Crude prices edged down in early Asian trading on Monday as a weak demand outlook means oversupply will likely remain in place for months and as speculators cut their bets on rising prices.
Front-month US crude futures were trading at $44.58 per barrel early on Monday, 2 cents below their last close and 12.5% lower than their October peak. Internationally traded Brent was 4 cents lower at $47.95 a barrel, almost 11.5% below its monthly high.
Specifically, prices of Nigeria’s crude oil grades have recorded significant decline over the last two weeks, fuelling concerns over the ability of the country to meet its revenue target and fund its budget. Latest data released by Platts, a global energy information service, revealed that Nigeria’s crude oil grades had, over the last two weeks, dropped between 60 cents and 40 cents, the lowest in two months.

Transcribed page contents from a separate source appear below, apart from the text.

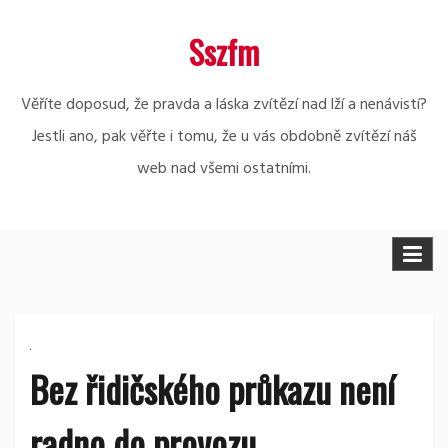
Skip
Sszfm
to
content
Věříte doposud, že pravda a láska zvítězí nad lží a nenávistí?
Jestli ano, pak věřte i tomu, že u vás obdobně zvítězí náš
web nad všemi ostatními.
Bez řidičského průkazu není
radno do provozu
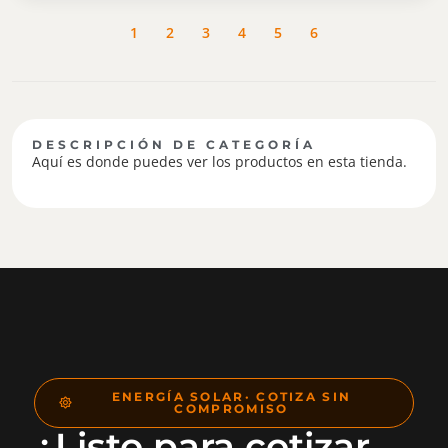
1
2
3
4
5
6
DESCRIPCIÓN DE CATEGORÍA
Aquí es donde puedes ver los productos en esta tienda.
ENERGÍA SOLAR· COTIZA SIN
COMPROMISO
¿Listo para cotizar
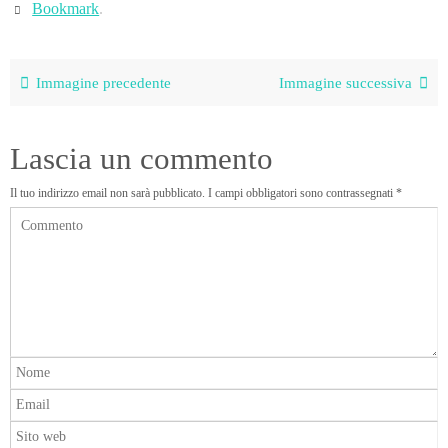
Bookmark
.
Immagine precedente
Immagine successiva
Lascia un commento
Il tuo indirizzo email non sarà pubblicato.
I campi obbligatori sono contrassegnati
*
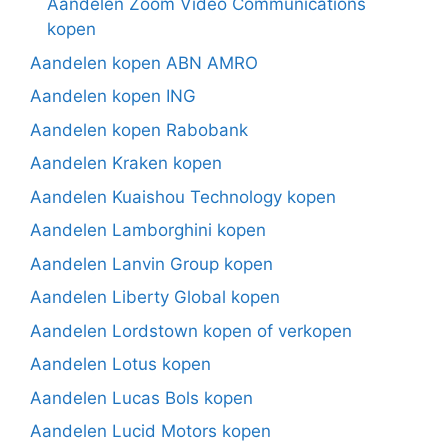
Aandelen Zoom Video Communications
kopen
Aandelen kopen ABN AMRO
Aandelen kopen ING
Aandelen kopen Rabobank
Aandelen Kraken kopen
Aandelen Kuaishou Technology kopen
Aandelen Lamborghini kopen
Aandelen Lanvin Group kopen
Aandelen Liberty Global kopen
Aandelen Lordstown kopen of verkopen
Aandelen Lotus kopen
Aandelen Lucas Bols kopen
Aandelen Lucid Motors kopen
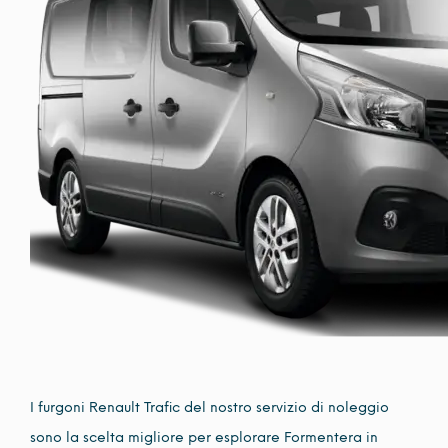
I furgoni Renault Trafic del nostro servizio di noleggio
sono la scelta migliore per esplorare Formentera in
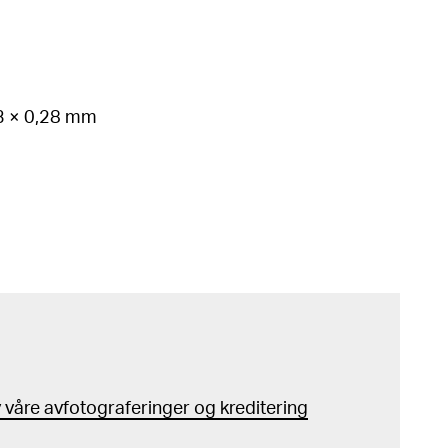
53 × 0,28 mm
våre avfotograferinger og kreditering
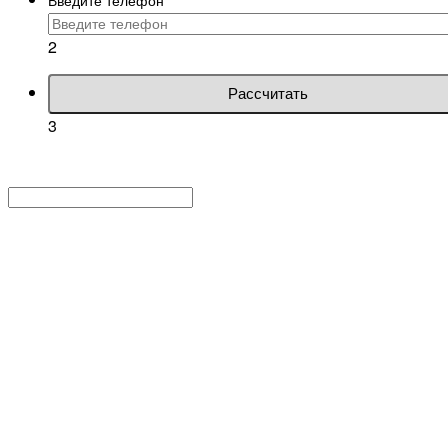
2
Рассчитать
3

According to their statistical report, Nigeria’s flagship crude oil grade, Qua Iboe, was assessed at a premium to Dated Brent of $0.65 per barrel, the lowest since July 13, adding that the levels have dropped 60 cents from highs at the start of October, when the grade was assessed at Dated Brent plus $1.25 per barrel.
Brent oil, the benchmark crude, is currently trading at about $47.99 per barrel. In addition, the report stated that premium Nigerian grades, Bonny Light and Forcados have also dropped 50 cents since the beginning of October, while Bonny Light was assessed at Dated Brent plus $0.60 per barrel and Forcados also at Dated Brent plus $0.60 per barrel, the lowest since mid-August.
The report quoted oil traders as saying that the brief parity of all three grades at the end of last week had since disappeared, with Qua Iboe retaining a small premium over the other two. Differentials for Bonga grade had also dropped 50 cents since the beginning of October to Dated Brent plus $0.50 per barrel, while Escravos had dipped 40 cents to Dated Brent flat. Other Nigerian grades assessed by the report, Brass River, Erha, Usan, Agbami and Akpo, also had narrowing differentials.
Reasons for drop
The report attributed the drop in price to a number of factors including pressure from high freight rates, dampened European demand due to low refinery margins and competing Mediterranean grades. “As forward margins are on the way down and freight is holding at strong levels, European buyers are sitting on their hands,” one crude trader said.
Trading sources also stated that West African crude could begin to price into Europe this week, but falling differentials for competing light, sweet Mediterranean grades such as CPC and Azeri have made it more difficult. “The Mediterranean fall makes it even worse for residual light WAF,” said one trader of West African crude. The report said: “Additionally, in Europe, Urals discounts have grown to their widest in more than 16 months as a prolonged period of stagnant arbitrage and an overly long sour crude market in Europe made it increasingly difficult to clear volumes.
“As a result, a number of European refineries are switching refining slates to heavier, sourer grades. India, which normally takes numerous monthly Nigerian cargoes, has also finished its buying for November, with the ongoing issue over the required ‘letter of comfort’ for ships loading from Nigeria still deterring some Indian buyers from loading additional crude. “Despite some talk in the market about the US Gulf Coast and East Coast being potential buyers, traders in Europe said stronger buying interest has yet to be seen from the US. “However, as differentials continue to sink and compete favourably with domestic light sweet crudes, the US becomes a more likely region for remaining November barrels.”